KPMG: Challenger banks outpacing Big5 banking giants

09 June 2015

The UK banking landscape is changing, with challenger banks seeking to capture terrain owned for centuries by the Big Five banks. Recent research from KPMG highlights that small and nimble challengers are doing well, picking up with high RoE and low cost profiles. Although larger challengers encounter higher cost to income ratios, investors remain confident in the long term position of these challengers, with share prices of listed large challengers far outperforming the market.

While the UK’s major banks have had their doors open for centuries, it has only been with recent changes to the wider financial landscape, in part through the FCA looking to stoke competition, that new challengers are seeking to pick off the customers from the established HSBC, Barclays Bank, Lloyds Bank, and the Royal Bank of Scotland.

Challenger banks

In a recent report from KPMG, titled ‘The Game Changers’, the consulting firm explores how the different challengers are faring in the current economic and regulatory environment. KPMG looks at the current state of the field, the various factors that are contributing to the success of new entrants and what continues to inhibit their ability to secure market share from the most dominant players.

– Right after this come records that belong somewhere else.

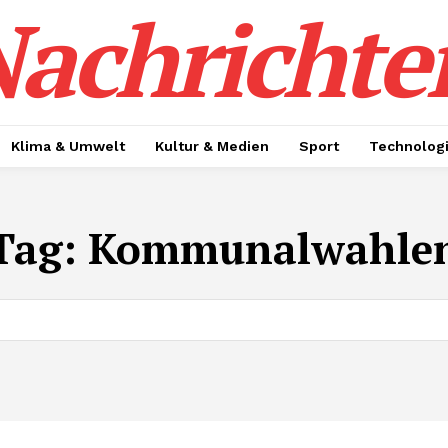
achrichte
Klima & Umwelt
Kultur & Medien
Sport
Technolog
Tag:
Kommunalwahle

The report highlights that the challenger landscape is more complex than one simple grouping, with a divide between new entrant start-ups and more established challengers that – while inheriting loan books – are working under new brands from new operators. The new entrants group contains large challengers, including TSB, NAB and Virgin. The smaller challengers include Handelsbanken, Metro, and Onesavings. While retailers – were they able to fully leverage their financial offerings – make up a third set of new challengers.

Return on equity

Financial advantage
Particularly the small challengers are doing well, with the Return on Equity (RoE) for the smaller challengers running at 18.2% in 2014 compared to 5% in 2012. This is massive compared to even top tech companies, where the RoE for Google stood at just under 15% in March 2015 and Facebook’s under 11%. Larger challengers and the Big Five traditional players had relatively similar RoE in 2014, although the increase in RoE of the larger challengers is significantly bigger than the increase in RoE of the Big Five.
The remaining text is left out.